- _Task objective_: Return all of the entries exactly, but do not include the pictures.

___ Records to use

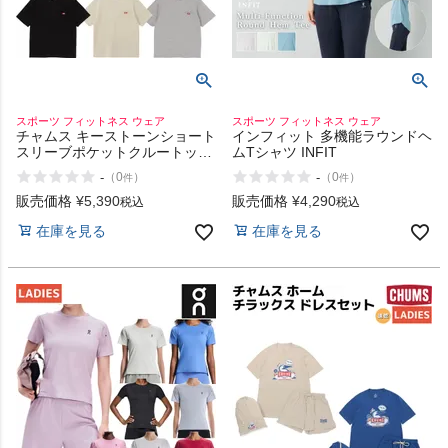
スポーツ フィットネス ウェア
スポーツ フィットネス ウェア
チャムス キーストーンショート
インフィット 多機能ラウンドヘ
スリーブポケットクルートップ
ムTシャツ INFIT
CHUMS Keystone Pocket Crew
-
-
（
0
）
（
0
）
件
件
Top
販売価格
¥
5,390
販売価格
¥
4,290
税込
税込
在庫を見る
在庫を見る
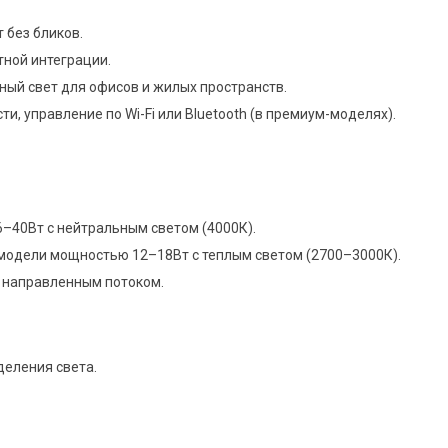
 без бликов.
ной интеграции.
ый свет для офисов и жилых пространств.
и, управление по Wi-Fi или Bluetooth (в премиум-моделях).
6–40Вт с нейтральным светом (4000К).
модели мощностью 12–18Вт с теплым светом (2700–3000К).
с направленным потоком.
деления света.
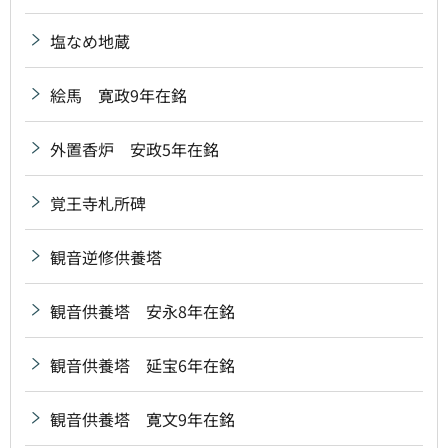
塩なめ地蔵
絵馬 寛政9年在銘
外置香炉 安政5年在銘
覚王寺札所碑
観音逆修供養塔
観音供養塔 安永8年在銘
観音供養塔 延宝6年在銘
観音供養塔 寛文9年在銘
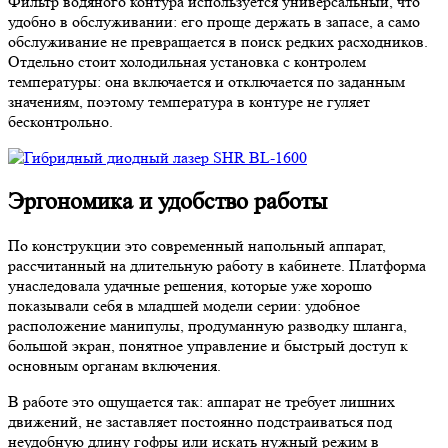
Фильтр водяного контура используется универсальный, что
удобно в обслуживании: его проще держать в запасе, а само
обслуживание не превращается в поиск редких расходников.
Отдельно стоит холодильная установка с контролем
температуры: она включается и отключается по заданным
значениям, поэтому температура в контуре не гуляет
бесконтрольно.
Эргономика и удобство работы
По конструкции это современный напольный аппарат,
рассчитанный на длительную работу в кабинете. Платформа
унаследовала удачные решения, которые уже хорошо
показывали себя в младшей модели серии: удобное
расположение манипулы, продуманную разводку шланга,
большой экран, понятное управление и быстрый доступ к
основным органам включения.
В работе это ощущается так: аппарат не требует лишних
движений, не заставляет постоянно подстраиваться под
неудобную длину гофры или искать нужный режим в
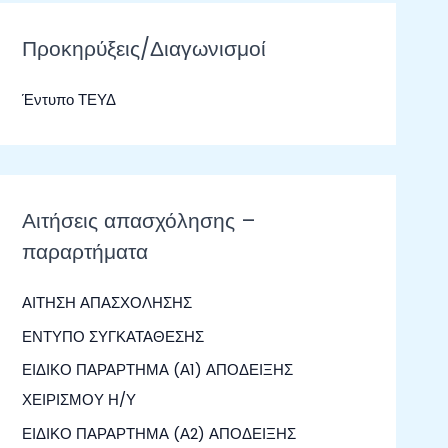
ζ
ή
Προκηρύξεις/Διαγωνισμοί
τ
Έντυπο ΤΕΥΔ
η
σ
η
γ
Αιτήσεις απασχόλησης –
ι
παραρτήματα
α
:
ΑΙΤΗΣΗ ΑΠΑΣΧΟΛΗΣΗΣ
ΕΝΤΥΠΟ ΣΥΓΚΑΤΑΘΕΣΗΣ
ΕΙΔΙΚΟ ΠΑΡΑΡΤΗΜΑ (Α1) ΑΠΟΔΕΙΞΗΣ
ΧΕΙΡΙΣΜΟΥ Η/Υ
ΕΙΔΙΚΟ ΠΑΡΑΡΤΗΜΑ (Α2) ΑΠΟΔΕΙΞΗΣ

______

- _Result for this exercise_:
スポーツ フィットネス ウェア
スポーツ フィットネス ウェア
チャムス キーストーンショート
インフィット 多機能ラウンドヘ
スリーブポケットクルートップ
ムTシャツ INFIT
CHUMS Keystone Pocket Crew
-
-
（
0
）
（
0
）
件
件
Top
販売価格
¥
5,390
販売価格
¥
4,290
税込
税込
在庫を見る
在庫を見る
 без бликов.
ной интеграции.
ый свет для офисов и жилых пространств.
и, управление по Wi-Fi или Bluetooth (в премиум-моделях).
6–40Вт с нейтральным светом (4000К).
модели мощностью 12–18Вт с теплым светом (2700–3000К).
с направленным потоком.
деления света.
塩なめ地蔵
絵馬 寛政9年在銘
外置香炉 安政5年在銘
覚王寺札所碑
観音逆修供養塔
観音供養塔 安永8年在銘
観音供養塔 延宝6年在銘
観音供養塔 寛文9年在銘
Фильтр водяного контура используется универсальный, что
удобно в обслуживании: его проще держать в запасе, а само
обслуживание не превращается в поиск редких расходников.
Отдельно стоит холодильная установка с контролем
температуры: она включается и отключается по заданным
значениям, поэтому температура в контуре не гуляет
бесконтрольно.
Эргономика и удобство работы
По конструкции это современный напольный аппарат,
рассчитанный на длительную работу в кабинете. Платформа
унаследовала удачные решения, которые уже хорошо
показывали себя в младшей модели серии: удобное
расположение манипулы, продуманную разводку шланга,
большой экран, понятное управление и быстрый доступ к
основным органам включения.
В работе это ощущается так: аппарат не требует лишних
движений, не заставляет постоянно подстраиваться под
неудобную длину гофры или искать нужный режим в
ζ
ή
Προκηρύξεις/Διαγωνισμοί
τ
Έντυπο ΤΕΥΔ
η
σ
η
γ
Αιτήσεις απασχόλησης –
ι
παραρτήματα
α
:
ΑΙΤΗΣΗ ΑΠΑΣΧΟΛΗΣΗΣ
ΕΝΤΥΠΟ ΣΥΓΚΑΤΑΘΕΣΗΣ
ΕΙΔΙΚΟ ΠΑΡΑΡΤΗΜΑ (Α1) ΑΠΟΔΕΙΞΗΣ
ΧΕΙΡΙΣΜΟΥ Η/Υ
ΕΙΔΙΚΟ ΠΑΡΑΡΤΗΜΑ (Α2) ΑΠΟΔΕΙΞΗΣ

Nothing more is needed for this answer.